Code-server is an open-source tool that allows you to run VSCode, a popular integrated development environment (IDE), on a remote server through the browser. This setup essentially turns VSCode into a cloud-based IDE, providing flexibility and accessibility advantages.
Code-server is popular among developers who want the full power of VSCode, but need to work in a cloud-based environment. This is ideal if you work on multiple machines, need to access your development environment remotely, or have limited local resources.
Code-server requires password authentication by default. By securing code-server behind Pomerium, you can remove code-server’s password requirement and configure Pomerium to add authentication and authorization to an online instance of VSCode.

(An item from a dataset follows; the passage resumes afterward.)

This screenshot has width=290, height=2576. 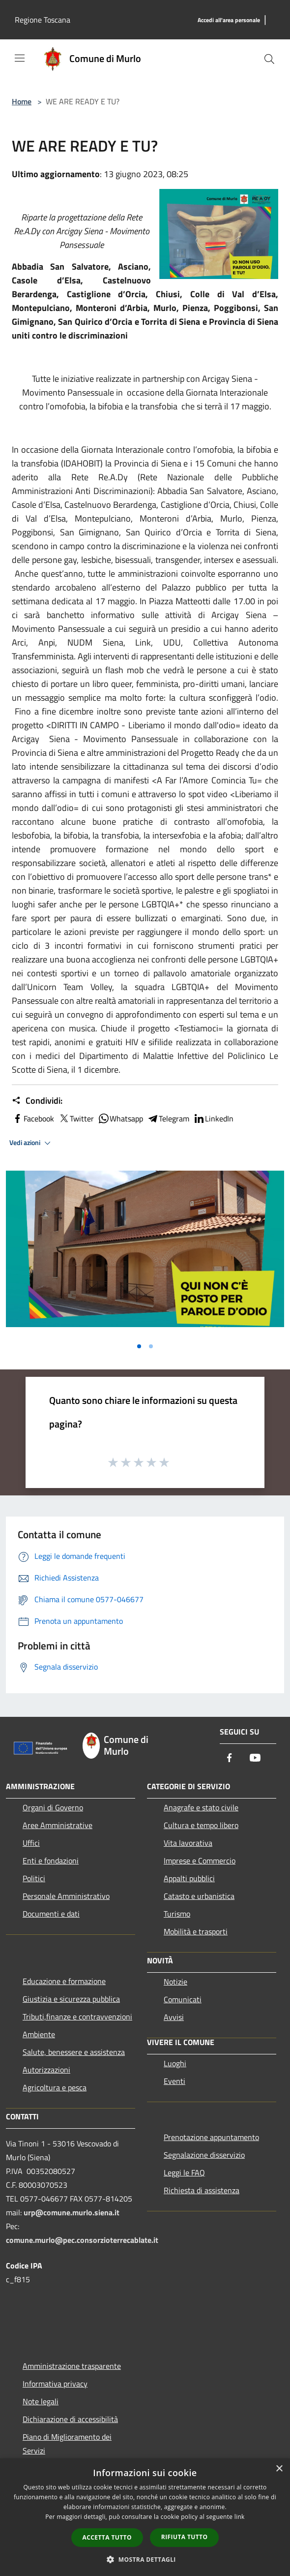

This guide shows you how to secure code-server with Pomerium. Here are the steps you’ll follow:
1. Install code-server and run it in a Docker container
2. Access your code-server project in the browser listening on `localhost`
3. Configure Pomerium to secure access to your code-server instance
By the end, you will have a minimal, real-world code-server instance that allows developer teams to write code using VSCode in the browser.

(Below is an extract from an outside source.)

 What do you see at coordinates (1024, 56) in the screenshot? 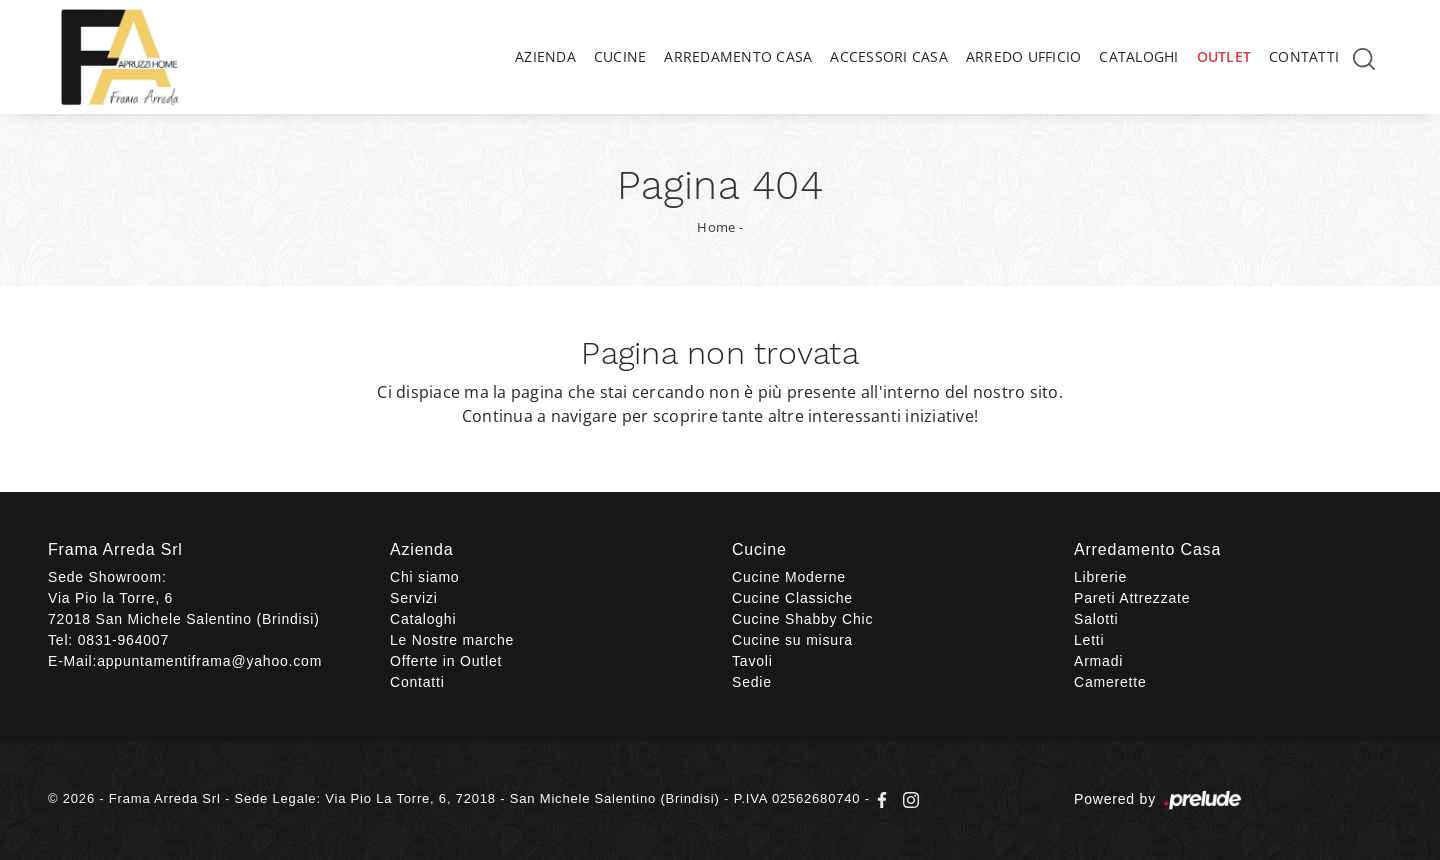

This guide uses Docker to run Pomerium Zero and Code-Server services in containers.
To complete this guide, you need:
A Pomerium Zero account
Docker and Docker Compose
In Pomerium Zero:
1. Go to Policies
2. Select New Policy
3. Give it a Name and an (optional) Description
4. Add an Allow Block and select an AND operator
5. Keep the Domain criteria and replace Value with the domain portion of your email address (the part after “@”)
Save your policy.
In Pomerium Zero:
1. Select Routes
2. Add a New Route
3. Give it a Name (like Codeserver)
4. In From:, add the external URL to our Codeserver route
5. In To:, add the internal URL
6. In the Policies field, select the "Secure codeserver" policy
7. Select the Timeouts tab and enable Allow Websockets
First, make sure your docker-compose.yaml
file contains the images to run Pomerium Zero and code-server:
pomerium:
image: pomerium/pomerium:v0.27.0
ports:
- 443:443
restart: always
environment:
POMERIUM_ZERO_TOKEN: [CLUSTER_TOKEN]
XDG_CACHE_HOME: /var/cache
volumes:
- pomerium-cache:/var/cache
networks:
main:
aliases:
- authenticate.[CLUSTER_SUBDOMAIN].pomerium.app
codeserver:
image: codercom/code-server:latest
networks:
main: {}
ports:
- 8080:8080
command: --auth none --disable-telemetry /home/coder/project
volumes:
- ./code-server:/home/coder/project
- ./code-server-config/.config:/home/coder/.config
In line 7, replace CLUSTER_TOKEN
with your own.
In line 14, replace CLUSTER_SUBDOMAIN
with your own. For example, if your starter domain is loquacious-cyborg-2214.pomerium.app
, the URL would be authenticate.loquacious-cyborg-2214.pomerium.app
.
Run docker compose up and go to your external URL:
docker compose up
After authenticating against our hosted Identity Provider, Pomerium will redirect you to your code-server instance.
Now that you can access VSCode in your browser, test out code-server by creating a project.
You'll notice the changes you make in your browser are persisted in your local code-server directory.
Great job! You secured code-server behind Pomerium.